Semester of Graduation
Master of Science (MS)
The School of Plant, Environmental Management and Soil Science
One of the biggest challenges facing the world today is the need to provide nutritious food to an ever-growing population in a way that does not compromise the ecosystem services of the soil that are necessary for life. The evidence for widespread degradation of the soil has been a major contributor in the increased interest in soil health.

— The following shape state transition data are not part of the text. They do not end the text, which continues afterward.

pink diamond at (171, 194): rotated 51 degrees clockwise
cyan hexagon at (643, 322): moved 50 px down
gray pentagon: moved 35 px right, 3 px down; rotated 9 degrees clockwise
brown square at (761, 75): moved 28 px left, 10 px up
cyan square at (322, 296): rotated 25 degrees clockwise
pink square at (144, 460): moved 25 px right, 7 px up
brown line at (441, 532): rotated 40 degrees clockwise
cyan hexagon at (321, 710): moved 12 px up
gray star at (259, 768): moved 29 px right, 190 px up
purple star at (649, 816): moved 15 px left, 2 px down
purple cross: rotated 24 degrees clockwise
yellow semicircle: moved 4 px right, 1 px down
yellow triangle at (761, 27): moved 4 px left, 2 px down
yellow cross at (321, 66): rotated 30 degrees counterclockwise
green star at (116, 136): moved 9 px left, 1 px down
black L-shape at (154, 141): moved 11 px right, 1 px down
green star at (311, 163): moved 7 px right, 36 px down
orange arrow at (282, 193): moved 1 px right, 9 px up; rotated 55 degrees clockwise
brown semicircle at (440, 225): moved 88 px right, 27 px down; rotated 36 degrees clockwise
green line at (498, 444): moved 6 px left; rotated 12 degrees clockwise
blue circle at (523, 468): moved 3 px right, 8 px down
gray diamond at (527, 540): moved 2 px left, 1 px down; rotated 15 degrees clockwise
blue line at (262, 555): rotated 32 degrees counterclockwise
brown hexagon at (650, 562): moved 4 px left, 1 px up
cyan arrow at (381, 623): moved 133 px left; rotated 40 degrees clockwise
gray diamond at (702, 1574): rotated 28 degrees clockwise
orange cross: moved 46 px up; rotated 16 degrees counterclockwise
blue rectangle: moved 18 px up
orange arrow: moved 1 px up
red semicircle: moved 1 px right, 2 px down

Most of the research in soil health has focused on field crops, which has led to a gap in the research of soil health on vegetable cropping systems. This objective of this study was to analyze the health of the soil on an intensive sustainable vegetable farm by measuring the chemical, physical and biological properties of the soil. Soil chemical assessments included macronutrients, micronutrients, pH, and soil organic matter (SOM). Soil physical assessments included particle size analysis and aggregate stability. Soil biological assessments included Fatty Acid Methyl Ester (FAME) and respiration. Key indicators of soil health were high in this system as compared to what other studies have reported in agricultural systems. These indicators included SOM, aggregate stability and a diverse microbial community as shown by FAME. An area to monitor in this system is the high nutrient levels, especially phosphorous, but the high aggregate stability, with an average of 93% in the areas in production at the end of the study, makes the possibility of runoff less of a concern. This study indicates that the management in this production system leads to positive impacts on the health of the soil.
Guidroz, Allison, "Soil Health on a Small-Scale Sustainable Vegetable Farm in South Louisiana" (2020). LSU Master's Theses. 5053.